Bさんの解答は、"tennis"や"much"などのスペルミスや、最後の行で3単現の"s"が抜けていたりなど、数えてみると、ミスが7個もある。
しかし、内容を見てみるとどうだろうか。
Aさんの解答は好きなスポーツについて、箇条書きで3つ書いてくれた。それぞれの文につながりは全くない。
Bさんの解答はスペルミスはあるものの、ちゃんと主張があって、それに対して情報を付け加え、さらに理由まで述べようとしてくれた。
もし、採点基準、採点方法が昔通りだったら、Aさんは10点満点で、Bさんは減点方式で3点くらいだろう。
でも、今は違う。
そんな、文法・知識中心型の英語からは脱却しようとしている。
現在の評価基準は、
○文章に「つながり・まとまり」があるか。
○コミュニケーション上、支障がないか。
というような、英語を「知識としての英語」ではなく、「言語としての英語」が求められている。

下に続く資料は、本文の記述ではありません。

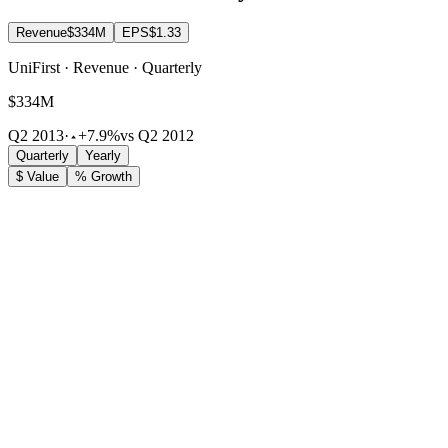
Revenue
$334M
EPS
$1.33
UniFirst · Revenue · Quarterly
$334M
Q2 2013
·
+7.9%
vs Q2 2012
Quarterly
Yearly
$ Value
% Growth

上のような評価基準で採点すると、Aさんの解答はつながりのあまりない箇条書きスタイルで、コミュニケーションとはとてもじゃないけど、言いづらい。
それに対してBさんの解答はスペルミスのせいで、やや支障があるかもしれないけれど、自分の考えを論理的に説明しようとしている。
そうなってくると、Aさんは4点、Bさんは8点くらいにはなるらしい。
これは極端な例かもしれないけど、この採点方法はいい傾向だと思う。
というか、"そう"であってほしい。
文科省の調査によると、現在でも、冒頭の問題を中学生にやらせてみると、大半はAさんのような解答を作るらしい。
一体、英語を教えて、「どんなことを子どもたちにできるようになってもらいたいか」を考えれば、おれらがどうすればいいか、おのずと答えは出てくるだろうな。